### YOUR OBJECTIVE
Output every record word for word, minus the pictures.

*-*-*

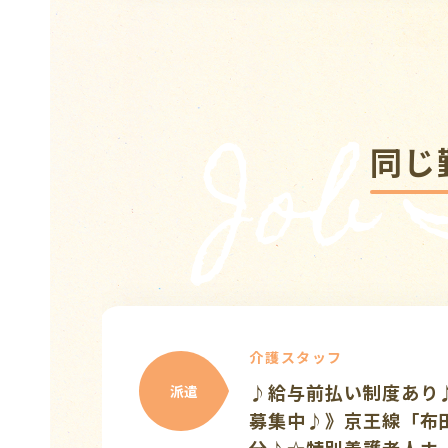
Job
同じ
介
あり♪《早番できる人
派遣
「布田駅」より徒歩7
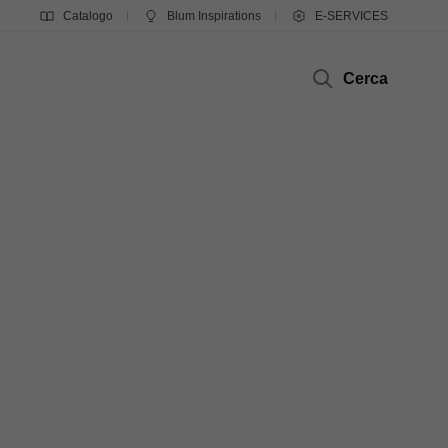
Catalogo
Blum Inspirations
E-SERVICES
Cerca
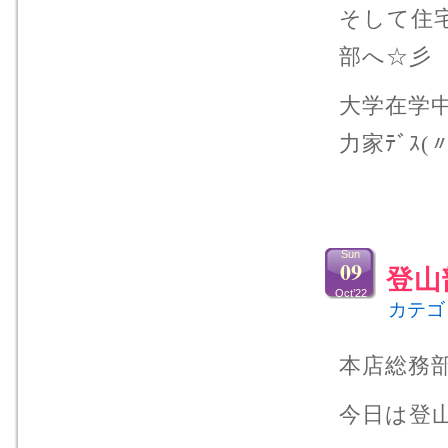
そして住
部へ☆彡
大学在学
力家ﾃﾞｽ(
Sun
09
登山
Oct’22
カテゴ
本店総務
今日は登山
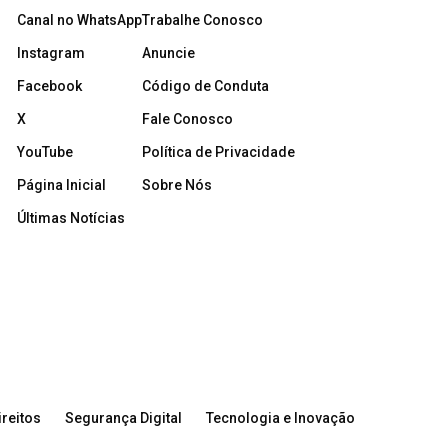
Canal no WhatsApp
Trabalhe Conosco
Instagram
Anuncie
Facebook
Código de Conduta
X
Fale Conosco
YouTube
Política de Privacidade
Página Inicial
Sobre Nós
Últimas Notícias
reitos
Segurança Digital
Tecnologia e Inovação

*-*-*

### SOLUTION TO THIS EXERCISE
Job
同じ
介
あり♪《早番できる人
派遣
「布田駅」より徒歩7
Catalogo
Blum Inspirations
E-SERVICES
Cerca
そして住
部へ☆彡
大学在学
力家ﾃﾞｽ(
Sun
09
登山
Oct’22
カテゴ
本店総務
今日は登山
Canal no WhatsApp
Trabalhe Conosco
Instagram
Anuncie
Facebook
Código de Conduta
X
Fale Conosco
YouTube
Política de Privacidade
Página Inicial
Sobre Nós
Últimas Notícias
reitos
Segurança Digital
Tecnologia e Inovação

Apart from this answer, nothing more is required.